Other factors to consider are:
- The system maintenance: if you buy the system, you are in charge of cleaning and insuring the system. If you lease the system, the leasing company will take care of all the maintenance since they are the owner of the system. Note that, the maintenance of a solar system is very easy, since there are no moving parts. Most of the time, the rain (as rare as it may be in California) takes care of the panel cleaning.
- How long you intend to stay at your current home: If you plan to stay at your current house for less than 6 years, it is usually better to lease, since most systems pay for themselves within 4-6 years, if purchased. If you intend to stay a very long time, then your financial situation is likely to determine if you want to buy or lease. Note that the solar panels increase the value of the house, so even if you sell the house within 6 years of buying the system, you are likely to recoup all the initial cost just from the sale of the house. Then all the savings achieved in the 6 years of solar production will be additional, which makes solar a worthy investment, even if you decide to move out of your home sooner than later.
- You pay a lot of income taxes: Then buying is definitely the best choice, since you can turn your tax dollars into an revenue-generating asset for yourself. If purchased, solar system provides a tax credit that is equal to 30% of the installation cost. This gets deducted from your tax bill, allowing you to pay less tax and use your funds to generate clean and cheaper energy. If you already pay taxes throughout the year, you will get a refund from the IRS equivalent to your tax credit after your file for your taxes.
Solar lease is basically leasing the solar system itself from a third party. The electricity bill goes down significantly – up to 95%- due to the solar production. But the homeowner pays a monthly amount for the equipment lease. The combination of the new electric bill and the lease payment is usually 10-25% less than the bill before solar.
PPA stands for Power Purchase Agreement. In this case, the system is owned by third a party, just like with the solar lease. Then the system owner sells the power that the solar system produces to the homeowner at a cheaper rate than the utility company. The combination of the new electric bill after solar and the monthly PPA payments can be up to 25% less than the homeowner’s current bill. Many companies use the “lease” terminology for PPAs as well, so as not to confuse the clients.
Any house with an average monthly electric bill of $120 or more will easily see significant savings. The higher the bill, the more the solar can save. Most utility companies such as SCE and SDG&E use a tiered rate schedule, which means the more power a house uses the more the homeowner pays per kWh of power. If a homeowner buys the solar system, typical payback is around 5-6 years for bills around $150 but goes down to 4 years if the bills are more than $200 a month. Every house is different and your sales consultant is the best person to tell you how much your savings will be for your specific situation. A typical household in California sees a savings of 80-95%. If the homeowner leases the system, since there are no upfront costs, there is no payback period. In the case of a leased system, the homeowner typically can lower their electricity bills by up to 25-30%.

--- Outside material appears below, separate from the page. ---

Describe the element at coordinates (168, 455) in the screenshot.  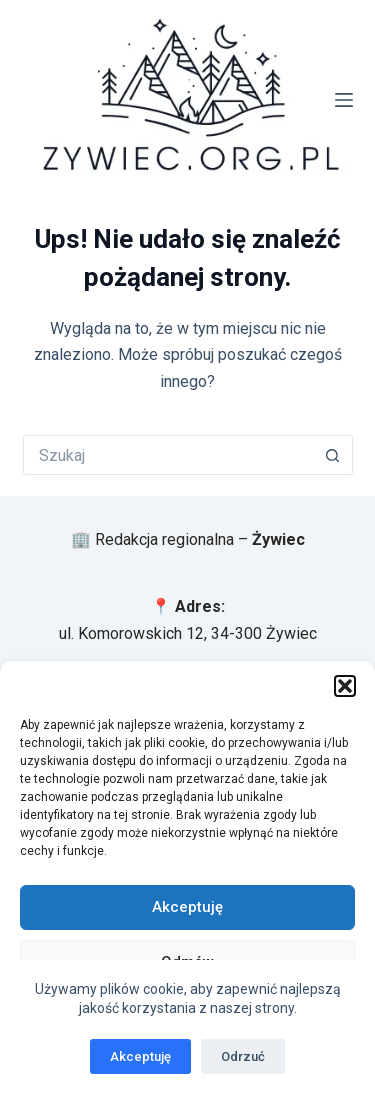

The most important components to look at before deciding if solar may make sense for a house are:
- Average monthly electricity bill: If the bill is over $120, solar will likely make financial sense.
- The roof: The roof should have enough space on East, South or West side. North-facing roofs are not ideal for solar since the power production is significantly lower but can still work in some cases. The roof age and material are also important. We do not recommend installing on roofs older than 12 years and suggest that you re-roof before the solar installation. Also, some roofing materials, such as Cal shake, wood shake and certain types of metal are not suitable for solar installation.
- Shade: There should be minimal shade on your roof since this will impact the solar production. Very large trees and tall roof obstacles such as big chimneys can cause unwanted shade on the panels.